Stored data entries:
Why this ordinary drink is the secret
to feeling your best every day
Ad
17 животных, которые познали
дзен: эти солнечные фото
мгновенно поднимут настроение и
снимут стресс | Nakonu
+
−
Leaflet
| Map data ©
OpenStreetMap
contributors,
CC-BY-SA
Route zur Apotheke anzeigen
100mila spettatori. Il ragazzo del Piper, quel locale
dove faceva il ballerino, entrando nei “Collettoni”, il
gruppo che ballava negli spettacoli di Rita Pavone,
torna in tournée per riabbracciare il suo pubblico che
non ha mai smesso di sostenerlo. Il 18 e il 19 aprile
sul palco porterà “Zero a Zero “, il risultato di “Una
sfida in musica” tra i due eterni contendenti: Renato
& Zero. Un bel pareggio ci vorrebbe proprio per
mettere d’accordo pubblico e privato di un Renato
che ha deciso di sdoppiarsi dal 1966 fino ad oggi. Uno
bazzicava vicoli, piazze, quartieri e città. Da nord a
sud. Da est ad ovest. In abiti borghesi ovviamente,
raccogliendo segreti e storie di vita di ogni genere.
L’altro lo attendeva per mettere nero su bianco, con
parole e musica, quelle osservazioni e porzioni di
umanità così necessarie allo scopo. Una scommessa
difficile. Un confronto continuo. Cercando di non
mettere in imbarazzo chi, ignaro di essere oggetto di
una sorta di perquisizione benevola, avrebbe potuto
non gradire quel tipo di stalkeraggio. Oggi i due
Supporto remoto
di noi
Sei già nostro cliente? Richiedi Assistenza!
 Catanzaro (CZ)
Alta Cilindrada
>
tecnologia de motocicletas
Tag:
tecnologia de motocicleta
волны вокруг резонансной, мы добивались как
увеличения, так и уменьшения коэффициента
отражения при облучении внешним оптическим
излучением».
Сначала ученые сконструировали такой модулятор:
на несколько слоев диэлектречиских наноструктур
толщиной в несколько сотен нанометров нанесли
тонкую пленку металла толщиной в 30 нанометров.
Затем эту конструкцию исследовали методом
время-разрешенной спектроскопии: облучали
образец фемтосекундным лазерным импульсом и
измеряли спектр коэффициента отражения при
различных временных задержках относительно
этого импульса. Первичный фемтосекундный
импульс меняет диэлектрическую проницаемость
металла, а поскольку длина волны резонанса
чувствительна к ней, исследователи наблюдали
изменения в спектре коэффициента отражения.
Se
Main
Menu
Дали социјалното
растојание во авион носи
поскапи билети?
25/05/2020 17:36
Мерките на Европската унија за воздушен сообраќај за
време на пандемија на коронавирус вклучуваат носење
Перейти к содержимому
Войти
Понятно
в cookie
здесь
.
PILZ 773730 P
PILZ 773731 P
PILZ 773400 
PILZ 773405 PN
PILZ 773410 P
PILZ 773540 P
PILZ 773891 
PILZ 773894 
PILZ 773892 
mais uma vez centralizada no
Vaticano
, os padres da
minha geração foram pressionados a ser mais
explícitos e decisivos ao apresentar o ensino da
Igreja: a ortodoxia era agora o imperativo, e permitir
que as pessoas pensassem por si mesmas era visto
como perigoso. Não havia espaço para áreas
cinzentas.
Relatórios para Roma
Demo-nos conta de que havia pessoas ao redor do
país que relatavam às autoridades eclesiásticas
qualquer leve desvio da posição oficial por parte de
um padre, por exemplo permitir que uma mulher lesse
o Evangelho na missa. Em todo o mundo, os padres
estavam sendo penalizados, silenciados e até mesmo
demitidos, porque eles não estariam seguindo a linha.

• _Instructions to follow_
For this exercise, output the entries above exactly as written.

• _Solution to this task_
Why this ordinary drink is the secret
to feeling your best every day
Ad
17 животных, которые познали
дзен: эти солнечные фото
мгновенно поднимут настроение и
снимут стресс | Nakonu
+
−
Leaflet
| Map data ©
OpenStreetMap
contributors,
CC-BY-SA
Route zur Apotheke anzeigen
100mila spettatori. Il ragazzo del Piper, quel locale
dove faceva il ballerino, entrando nei “Collettoni”, il
gruppo che ballava negli spettacoli di Rita Pavone,
torna in tournée per riabbracciare il suo pubblico che
non ha mai smesso di sostenerlo. Il 18 e il 19 aprile
sul palco porterà “Zero a Zero “, il risultato di “Una
sfida in musica” tra i due eterni contendenti: Renato
& Zero. Un bel pareggio ci vorrebbe proprio per
mettere d’accordo pubblico e privato di un Renato
che ha deciso di sdoppiarsi dal 1966 fino ad oggi. Uno
bazzicava vicoli, piazze, quartieri e città. Da nord a
sud. Da est ad ovest. In abiti borghesi ovviamente,
raccogliendo segreti e storie di vita di ogni genere.
L’altro lo attendeva per mettere nero su bianco, con
parole e musica, quelle osservazioni e porzioni di
umanità così necessarie allo scopo. Una scommessa
difficile. Un confronto continuo. Cercando di non
mettere in imbarazzo chi, ignaro di essere oggetto di
una sorta di perquisizione benevola, avrebbe potuto
non gradire quel tipo di stalkeraggio. Oggi i due
Supporto remoto
di noi
Sei già nostro cliente? Richiedi Assistenza!
 Catanzaro (CZ)
Alta Cilindrada
>
tecnologia de motocicletas
Tag:
tecnologia de motocicleta
волны вокруг резонансной, мы добивались как
увеличения, так и уменьшения коэффициента
отражения при облучении внешним оптическим
излучением».
Сначала ученые сконструировали такой модулятор:
на несколько слоев диэлектречиских наноструктур
толщиной в несколько сотен нанометров нанесли
тонкую пленку металла толщиной в 30 нанометров.
Затем эту конструкцию исследовали методом
время-разрешенной спектроскопии: облучали
образец фемтосекундным лазерным импульсом и
измеряли спектр коэффициента отражения при
различных временных задержках относительно
этого импульса. Первичный фемтосекундный
импульс меняет диэлектрическую проницаемость
металла, а поскольку длина волны резонанса
чувствительна к ней, исследователи наблюдали
изменения в спектре коэффициента отражения.
Se
Main
Menu
Дали социјалното
растојание во авион носи
поскапи билети?
25/05/2020 17:36
Мерките на Европската унија за воздушен сообраќај за
време на пандемија на коронавирус вклучуваат носење
Перейти к содержимому
Войти
Понятно
в cookie
здесь
.
PILZ 773730 P
PILZ 773731 P
PILZ 773400 
PILZ 773405 PN
PILZ 773410 P
PILZ 773540 P
PILZ 773891 
PILZ 773894 
PILZ 773892 
mais uma vez centralizada no
Vaticano
, os padres da
minha geração foram pressionados a ser mais
explícitos e decisivos ao apresentar o ensino da
Igreja: a ortodoxia era agora o imperativo, e permitir
que as pessoas pensassem por si mesmas era visto
como perigoso. Não havia espaço para áreas
cinzentas.
Relatórios para Roma
Demo-nos conta de que havia pessoas ao redor do
país que relatavam às autoridades eclesiásticas
qualquer leve desvio da posição oficial por parte de
um padre, por exemplo permitir que uma mulher lesse
o Evangelho na missa. Em todo o mundo, os padres
estavam sendo penalizados, silenciados e até mesmo
demitidos, porque eles não estariam seguindo a linha.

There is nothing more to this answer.